Received Pronunciation: Julian reflects on the relationship between landscape, architecture and people
This recording is an example of a Received Pronunciation accent.
Julian’s speech gives no clues to his age, occupation or where he comes from. And yet it is instantly recognisable and leads us to assume he is from a middle-class, well-educated background. His accent conforms to what we might term mainstream RP. In other words, he does not deviate from the currently accepted pronunciation conventions as recorded in dictionaries and as taught to foreign students.
Elegant and sophisticated
Many commentators would use adjectives such as ‘well-spoken’ or ‘elegant’ to describe this accent. Such value judgements are not based on linguistic criteria, as speakers of all accents can demonstrate eloquence and sophistication. But the fact that this attitude remains widespread shows the status RP still holds for many people.
About the speaker
Julian Orbach (b.1953/39/22; male; Inspector of Historic Buildings)

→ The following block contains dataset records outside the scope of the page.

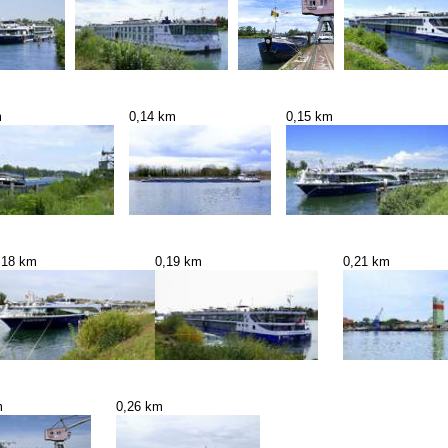
m
0,14 km
0,15 km
,18 km
0,19 km
0,21 km
m
0,26 km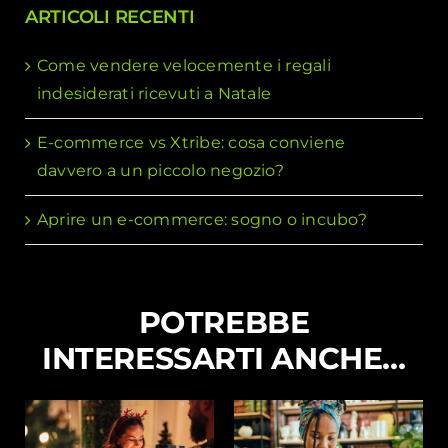
ARTICOLI RECENTI
Come vendere velocemente i regali
indesiderati ricevuti a Natale
E-commerce vs Xtribe: cosa conviene
davvero a un piccolo negozio?
Aprire un e-commerce: sogno o incubo?
POTREBBE
INTERESSARTI ANCHE…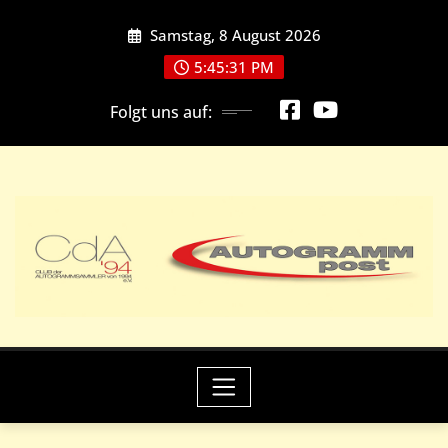
Skip
Samstag, 8 August 2026
to
content
5:45:32 PM
Folgt uns auf: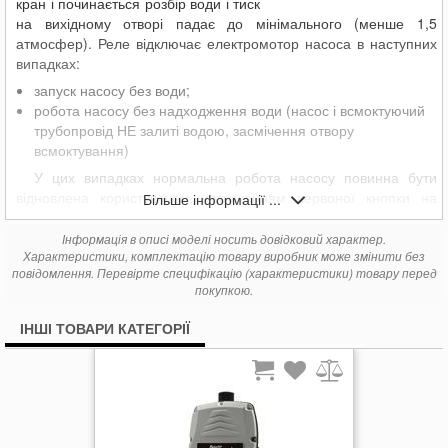
кран і починається розбір води і тиск
на вихідному отворі падає до мінімального (менше 1,5
атмосфер). Реле відключає електромотор насоса в наступних
випадках:
запуск насосу без води;
робота насосу без надходження води (насос і всмоктуючий
трубопровід НЕ залиті водою, засмічення отвору
всмоктування)
У цих випадках нормальна робота насосу повинна бути
відновлена користувачем натисканням червоної кнопки на
Більше інформації ...
реле
Інформація в описі моделі носить довідковий характер.
при припиненні розбору води (всі крани закриті) реле
Характеристики, комплектацію товару виробник може змінити без
EASYPRESS відключить електронасос після того, як
повідомлення. Перевірте специфікацію (характеристики) товару перед
електронасос створить максимальний тиск і через реле
покупкою.
EASYPRESS припиняє потік води (мінімально що відзначається
потік -1-2 л/хв).
ІНШІ ТОВАРИ КАТЕГОРІЇ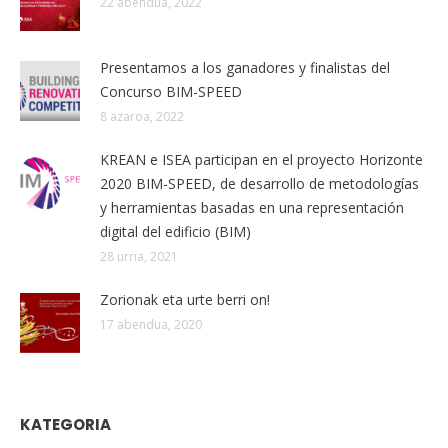
22 abendua, 2022
Presentamos a los ganadores y finalistas del
Concurso BIM-SPEED
8 azaroa, 2022
KREAN e ISEA participan en el proyecto Horizonte
2020 BIM-SPEED, de desarrollo de metodologías
y herramientas basadas en una representación
digital del edificio (BIM)
28 urria, 2021
Zorionak eta urte berri on!
17 abendua, 2020
KATEGORIA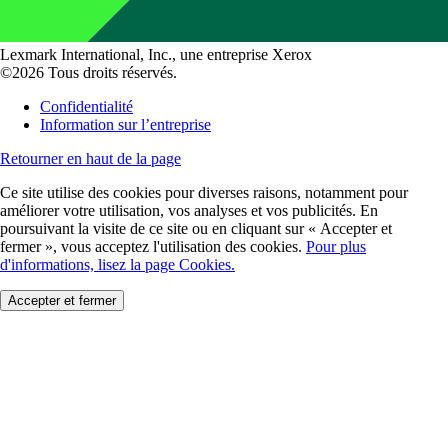
Lexmark International, Inc., une entreprise Xerox
©2026 Tous droits réservés.
Confidentialité
Information sur l’entreprise
Retourner en haut de la page
Ce site utilise des cookies pour diverses raisons, notamment pour
améliorer votre utilisation, vos analyses et vos publicités. En
poursuivant la visite de ce site ou en cliquant sur « Accepter et
fermer », vous acceptez l'utilisation des cookies.
Pour plus
d'informations, lisez la page Cookies.
Accepter et fermer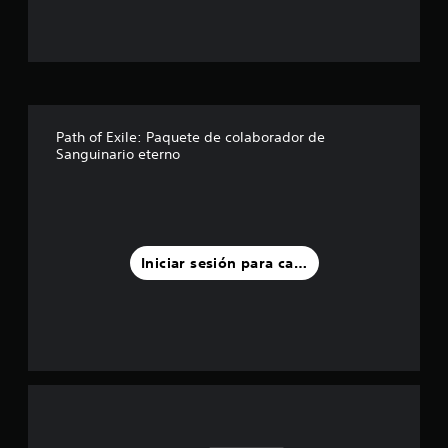
Path of Exile: Paquete de colaborador de
Sanguinario eterno
Iniciar sesión para calificar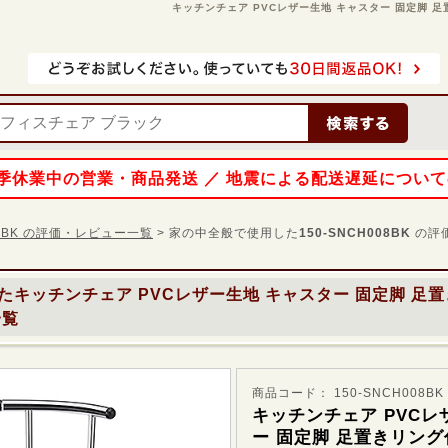
キッチンチェア PVCレザー生地 キャスター 固定脚 足置き
 夏季休業中の営業・商品発送 ／ 地震による配送遅延につい
008BK の評価・レビュー一覧
> 家の中全般で使用した
150-SNCH008BK
の評
た
キッチンチェア PVCレザー生地 キャスター 固定脚 足
一覧
商品コード： 150-SNCH008BK
キッチンチェア PVCレ
ー 固定脚 足置きリング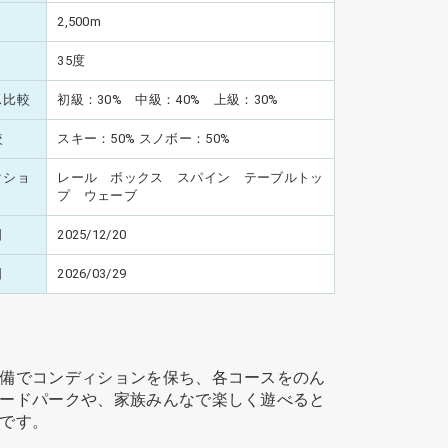
2,500m
35度
ス比較
初級：30% 中級：40% 上級：30%
較
スキー：50% スノボー：50%
クショ
レール ボックス スパイン テーブルトッ
プ ウェーブ
日
2025/12/20
日
2026/03/29
備でコンディションを保ち、各コースをのん
ードパークや、家族みんなで楽しく遊べると
です。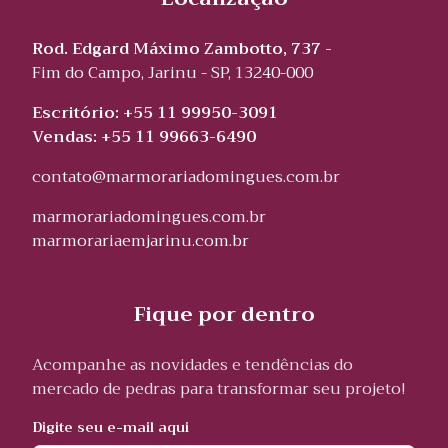
Rod. Edgard Máximo Zambotto, 737 -
Fim do Campo, Jarinu - SP, 13240-000
Escritório: +55 11 99950-3091
Vendas: +55 11 99663-6490
contato@marmorariadomingues.com.br
marmorariadomingues.com.br
marmorariaemjarinu.com.br
Fique por dentro
Acompanhe as novidades e tendências do
mercado de pedras para transformar seu projeto!
Digite seu e-mail aqui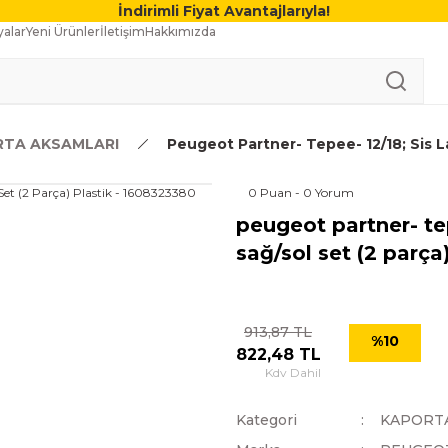
İndirimli Fiyat Avantajlarıyla!
alar
Yeni Ürünler
İletişim
Hakkımızda
TA AKSAMLARI
Peugeot Partner- Tepee- 12/18; Sis L
0 Puan - 0 Yorum
peugeot partner- te
sağ/sol set (2 parça
913,87 TL
%10
822,48 TL
Kdv Dahil
Kategori
KAPORT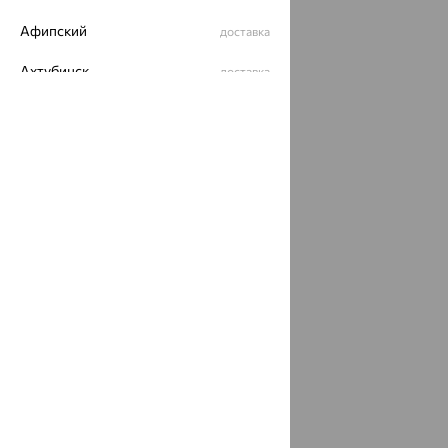
Разработка сайта —
CUBA
Афипский
доставка
Ахтубинск
доставка
Ахтырский
доставка
Ачинск
доставка
Ачхой-Мартан
доставка
Аша
доставка
аэропорт Шереметьево
доставка
Бабаево
доставка
Бабаюрт
доставка
Бавлы
доставка
Бавтугай
доставка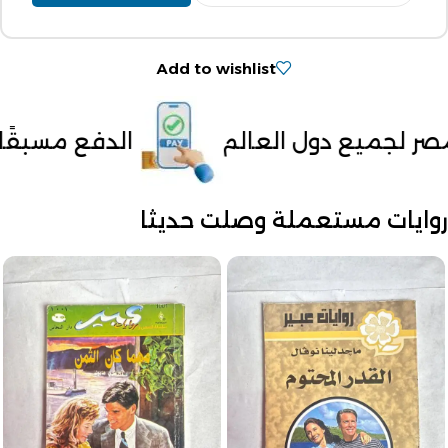
Add to wishlist
لم
الدفع مسبقًا للشحن خارج مصر
روايات مستعملة وصلت حديثا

Julian: It's difficult really, cause there are two sides to me: one, I'm still appalled at the quality of what we build ourselves since, so that, you know, we're keeping probably enough of the old, I mean, the centre, say, of Cardiff looks a great deal better now than it did when I first came to Wales. And, uhm, part of that's, that's the old and part of that's the new build; the two of them have, have not been too badly; and part of it's just improvements in the, sort of, pedestrianisation and the rest of it. And that's, that's been, that's been quite, quite good, but yet, you know, the outer bits are just, you know, there'll, there'll be bad nineties as well as there's bad eighties and bad seventies and bad sixties building and, and those kind of rings are getting bigger and bigger round all the cities, so that's a bit depressing. And, uhm, I'm never s, I mean some things you're never a, you're never really aware until they've happened that you're actually watching something disappear completely and you always think that it's just a, sort of, that things are, sort of, perhaps a little bit less of them than there were before, but you don't recognise that they're going completely and while I've been doing the historic buildings work, uhm, the old, traditional farm, for instance, in Wales is on its last legs and it, it, it's, it's to do with people: uhm, the older generation of farmers going, but with them will go the buildings that they, that they used as well and the actual, the look of the farm will go, because the older farmers have struggled on using buildings that were built for pre-tractor days, you know, they've been putting their, still putting animals into sheds that they couldn't muck out with a machine, uhm, still trying to get, you know, having to get off the tractor and more-or-less push it in under an arch that was too low for it. And using the buildings that they grew up with. But they're nearly all, you know, they're now in, I mean, in their seventies and eighties, some of these people and the younger generation isn't going to, to be able to, to do that and, and so those'll go.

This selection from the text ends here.